You can empathize with the man's frustration. Yet at the same time you want to say, "Hey, Mr. Landsbergis, take it easy! Everything's going to turn out fine. In five more years, you'll be in like flint, and before you know it, NATO jet fighters will be burning rubber at the airbase in Zokniai."

Silly though this knee-jerk reaction may seem, it provides an interesting prism through which we can glimpse events of the future. Look at it this way: How would your typical Georgian respond right now if a time traveler from 2018 arrived to inform that the Caucasian country would, by that year, be a full member of both the European Union and NATO?
The answer: the same way an ordinary Balt would have in 1992 if a traveler from 2004 had suddenly materialized carrying the same information: "You're nuts."
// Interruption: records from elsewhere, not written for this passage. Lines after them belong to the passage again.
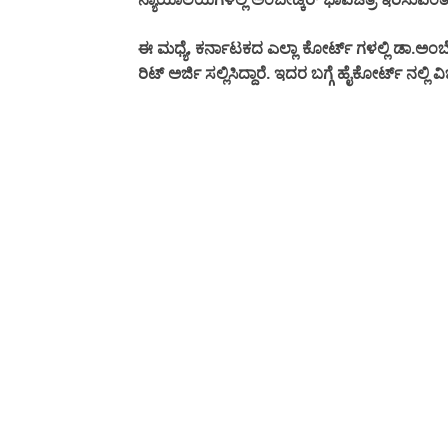
.
ಈ ಮಧ್ಯೆ,
ಕರ್ನಾಟಕದ
ಎಲ್ಲಾ
ಕೋರ್ಟ್
ಗಳಲ್ಲಿ
ಡಾ
ಅಂಬೇ
.
ರಿಟ್
ಅರ್ಜಿ
ಸಲ್ಲಿಸಿದ್ದಾರೆ
ಇದರ
ಬಗ್ಗೆ
ಹೈಕೋರ್ಟ್
ನಲ್ಲಿ
ವಿ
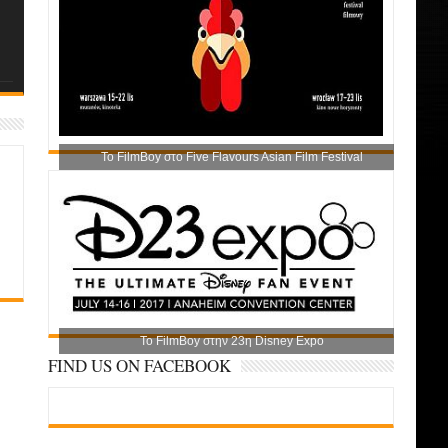
Το FilmBoy στο Five Flavours Asian Film Festival
Το FilmBoy στην 23η Disney Expo
FIND US ON FACEBOOK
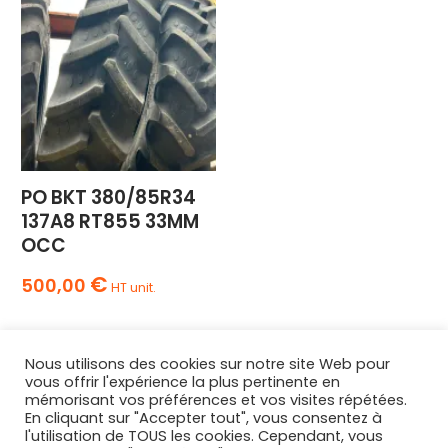
PO BKT 380/85R34
137A8 RT855 33MM
OCC
€
500,00
HT unit.
Nous utilisons des cookies sur notre site Web pour
vous offrir l'expérience la plus pertinente en
mémorisant vos préférences et vos visites répétées.
En cliquant sur "Accepter tout", vous consentez à
l'utilisation de TOUS les cookies. Cependant, vous
AGRIPNEUS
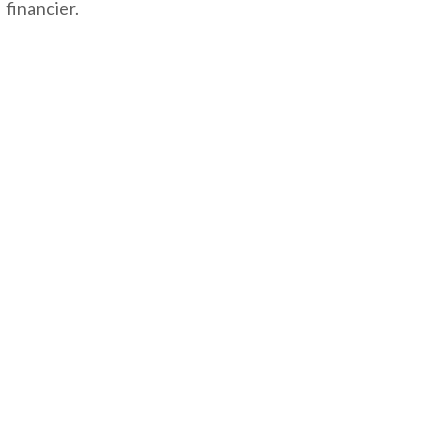
financier.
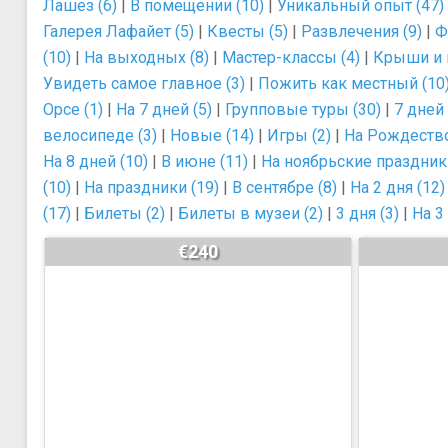
Лашез (6)
|
В помещении (10)
|
Уникальный опыт (47)
Галерея Лафайет (5)
|
Квесты (5)
|
Развлечения (9)
|
Ф
(10)
|
На выходных (8)
|
Мастер-классы (4)
|
Крыши и 
Увидеть самое главное (3)
|
Пожить как местный (10
Орсе (1)
|
На 7 дней (5)
|
Групповые туры (30)
|
7 дней 
велосипеде (3)
|
Новые (14)
|
Игры (2)
|
На Рождество
На 8 дней (10)
|
В июне (11)
|
На ноябрьские праздники
(10)
|
На праздники (19)
|
В сентябре (8)
|
На 2 дня (12)
(17)
|
Билеты (2)
|
Билеты в музеи (2)
|
3 дня (3)
|
На 3 
€240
It is not coincidental that we keep mentioning NATO and the EU. For if there has been a leitmotif connecting the past 500 issues of The Baltic Times, it has to be NATO, EU and Russia (and not necessarily in that order). Nor should this surprise any of our readers. The struggles between East and West, between past and future, have never subsided in the Baltic states, and we don't expect they ever will.

The two alliances also reflect what we learned while doing our archival homework in preparation for this issue: What was unfathomable 10 years ago is quickly reduced to yesterday's news.
Perhaps this, then, is the essence of what it means to live in Eastern Europe 's the idea that, in an environment of rapid change, time moves relentlessly and transforms the realm of the possible.
Regardless, the future holds in store some wonderful headlines. Looking into our secret crystal ball (we keep it in the storage room along with the old Apple Macintoshes the staff used in March 1996), we can see a few no-brainers that will no doubt splash the newsprint one day soon: "Lithuanians toss the litas and embrace the euro"; "Baltic states join the Schengen zone"; and "Latvia scraps Integration Ministry, number of noncitizens less than 10 percent."

A few headlines are less lucid, perhaps due to sheer distance on the timeline, but they flicker through the haze inside our crystal ball: "Estonia overtakes Spain to become 14th wealthiest EU member"; "U.S. scraps visa requirement for Balts," or perhaps, "Vike-Freiberga elected new general secretary of the United Nations." And we can't forget the one that constantly eludes us: "Russia apologizes for deportations, occupation."

Finally, there are those headlines from the realm of fantasy that, while dubious, are fun to ponder: "Lithuanian duo wins Eurovision song contest;" "Estonians learn to talk fast"; or "Castro dies 's winter-weary Balts plan to colonize sunny Cuba." Then there's our personal favorite: "Swiss court convicts Lembergs for massive fraud, Latvia to extradite immediately."
Don't be too quick to laugh. Ten years is a long time, and you can never tell what's going to happen.